MEF for everything!
In the first of a series of blogs around my Commons Library, I want to shed more light on my choice of MEF as the underlying mechanism for the AK.Commons.Composition
namespace - which handles dependency injection as well as extensibility or plugin type stuff. I like its attribute based syntax, choice of different types of catalogs and dynamic discovery (and yes, I am not using dynamic discovery just yet but I intend to; the same goes for taking advantage of different types of catalogs). The following three features, however, stood out for me:
The fact that you can support multiple cardinalities - i.e. you can ask for one implementation of something, or many.

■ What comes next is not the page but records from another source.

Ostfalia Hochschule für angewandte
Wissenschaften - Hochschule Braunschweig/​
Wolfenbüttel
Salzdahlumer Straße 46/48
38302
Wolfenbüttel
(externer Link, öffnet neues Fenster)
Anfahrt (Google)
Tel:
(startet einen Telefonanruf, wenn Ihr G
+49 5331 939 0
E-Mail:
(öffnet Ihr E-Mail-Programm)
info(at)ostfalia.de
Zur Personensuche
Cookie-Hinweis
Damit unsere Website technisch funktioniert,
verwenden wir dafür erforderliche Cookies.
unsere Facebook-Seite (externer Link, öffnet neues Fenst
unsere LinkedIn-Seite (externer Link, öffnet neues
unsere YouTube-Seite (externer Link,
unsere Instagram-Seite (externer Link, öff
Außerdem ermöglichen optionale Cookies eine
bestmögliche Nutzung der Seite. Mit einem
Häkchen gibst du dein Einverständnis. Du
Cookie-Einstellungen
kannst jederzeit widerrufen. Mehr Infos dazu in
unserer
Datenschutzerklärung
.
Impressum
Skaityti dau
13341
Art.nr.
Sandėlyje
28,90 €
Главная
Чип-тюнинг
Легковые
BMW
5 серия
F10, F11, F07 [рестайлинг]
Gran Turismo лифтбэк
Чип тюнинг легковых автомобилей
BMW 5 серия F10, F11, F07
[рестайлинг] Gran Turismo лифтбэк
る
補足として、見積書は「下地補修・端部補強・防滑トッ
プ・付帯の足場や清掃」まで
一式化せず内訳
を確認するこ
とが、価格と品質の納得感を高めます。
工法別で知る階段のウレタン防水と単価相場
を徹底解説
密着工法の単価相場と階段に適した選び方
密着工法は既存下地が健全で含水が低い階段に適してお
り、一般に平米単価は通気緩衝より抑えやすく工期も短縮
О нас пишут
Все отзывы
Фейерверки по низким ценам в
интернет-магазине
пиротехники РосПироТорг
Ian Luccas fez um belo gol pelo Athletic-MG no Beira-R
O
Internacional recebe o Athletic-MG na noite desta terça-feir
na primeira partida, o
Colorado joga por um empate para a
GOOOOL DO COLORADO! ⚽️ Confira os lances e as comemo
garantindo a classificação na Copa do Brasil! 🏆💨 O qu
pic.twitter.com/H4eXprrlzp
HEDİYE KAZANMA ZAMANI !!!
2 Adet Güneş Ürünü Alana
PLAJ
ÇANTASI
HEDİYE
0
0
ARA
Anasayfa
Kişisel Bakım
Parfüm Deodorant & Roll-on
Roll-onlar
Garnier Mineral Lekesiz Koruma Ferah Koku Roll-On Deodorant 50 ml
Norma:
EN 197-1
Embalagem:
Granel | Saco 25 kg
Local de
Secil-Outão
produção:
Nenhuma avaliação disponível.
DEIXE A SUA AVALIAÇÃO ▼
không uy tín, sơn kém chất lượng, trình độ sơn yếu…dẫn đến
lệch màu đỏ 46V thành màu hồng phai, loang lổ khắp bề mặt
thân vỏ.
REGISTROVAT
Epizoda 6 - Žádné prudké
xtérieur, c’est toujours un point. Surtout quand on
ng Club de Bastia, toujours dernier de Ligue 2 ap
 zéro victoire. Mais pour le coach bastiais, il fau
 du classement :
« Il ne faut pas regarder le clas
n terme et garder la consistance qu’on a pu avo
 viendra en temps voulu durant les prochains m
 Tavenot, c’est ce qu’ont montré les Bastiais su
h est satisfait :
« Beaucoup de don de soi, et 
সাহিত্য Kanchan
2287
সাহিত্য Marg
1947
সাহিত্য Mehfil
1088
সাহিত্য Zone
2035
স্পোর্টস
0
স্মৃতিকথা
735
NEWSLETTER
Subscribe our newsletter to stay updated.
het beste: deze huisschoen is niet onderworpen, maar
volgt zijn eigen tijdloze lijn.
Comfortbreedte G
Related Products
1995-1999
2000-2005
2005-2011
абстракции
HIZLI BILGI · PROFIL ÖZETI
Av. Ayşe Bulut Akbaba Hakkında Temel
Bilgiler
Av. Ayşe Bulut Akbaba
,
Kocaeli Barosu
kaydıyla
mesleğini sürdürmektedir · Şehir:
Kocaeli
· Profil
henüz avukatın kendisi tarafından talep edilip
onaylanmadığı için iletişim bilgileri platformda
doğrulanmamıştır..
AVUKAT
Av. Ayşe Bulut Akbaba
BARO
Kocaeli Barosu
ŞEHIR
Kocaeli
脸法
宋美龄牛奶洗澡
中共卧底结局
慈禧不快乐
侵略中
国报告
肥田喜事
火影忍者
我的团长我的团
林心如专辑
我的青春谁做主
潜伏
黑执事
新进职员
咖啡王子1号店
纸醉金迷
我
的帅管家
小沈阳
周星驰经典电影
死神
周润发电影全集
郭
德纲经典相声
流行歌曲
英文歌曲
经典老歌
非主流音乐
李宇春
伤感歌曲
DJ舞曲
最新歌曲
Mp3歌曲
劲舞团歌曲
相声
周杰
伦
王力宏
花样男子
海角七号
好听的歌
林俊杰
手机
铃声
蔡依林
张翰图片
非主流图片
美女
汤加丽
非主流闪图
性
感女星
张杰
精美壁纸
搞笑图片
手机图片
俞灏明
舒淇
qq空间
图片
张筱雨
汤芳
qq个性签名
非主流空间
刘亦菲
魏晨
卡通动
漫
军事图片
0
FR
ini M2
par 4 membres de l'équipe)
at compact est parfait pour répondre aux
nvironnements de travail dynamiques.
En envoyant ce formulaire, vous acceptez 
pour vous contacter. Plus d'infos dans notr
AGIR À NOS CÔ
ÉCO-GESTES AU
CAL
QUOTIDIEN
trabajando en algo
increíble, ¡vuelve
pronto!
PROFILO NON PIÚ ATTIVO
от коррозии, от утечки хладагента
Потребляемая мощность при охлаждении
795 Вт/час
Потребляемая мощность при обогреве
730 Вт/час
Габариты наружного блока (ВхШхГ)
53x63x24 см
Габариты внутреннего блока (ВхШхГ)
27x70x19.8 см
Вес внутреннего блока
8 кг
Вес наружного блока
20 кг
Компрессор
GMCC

Metadata attributes - which you can use decorate your exports with additional metadata. This combines well with multiple cardinalities. I can have multiple providers that implement a single contract. I can then choose the ones I want based on their metadata properties. This is more of an extensibility thing than a DI thing - but you can also use this to introduce versioning into your DI mechanism. You could have multiple versions of something available and the consumer could ask for a specific version (or some predicate around the version). That can lend itself well to setting up a continuous deployment environment.
Lazy imports - oh how I love lazy imports. This lets you define imports that are resolved when the containing class is composed, but the actual value is not computed until it is needed for the first time. That gets me out of circular dependency hell with ease (and I know we should strive to structure things so that there aren’t circular dependencies to begin with, but at times it is unavoidable).
One other factor is that MEF is part of the framework as opposed to being a third party library, and that Microsoft is behind it. That means one less third party dependency to deal with if you wanted to use AK.Commons. I already have this cool extensibility mechanism that is part of the framework, and it does what I need for DI. Why not use it for DI as well? I have heard the whole “MEF is not for DI” debate quite a bit. It has worked well for me so far though.
One thing I miss in MEF is support for AOP. I do intend to do something about that pretty soon though!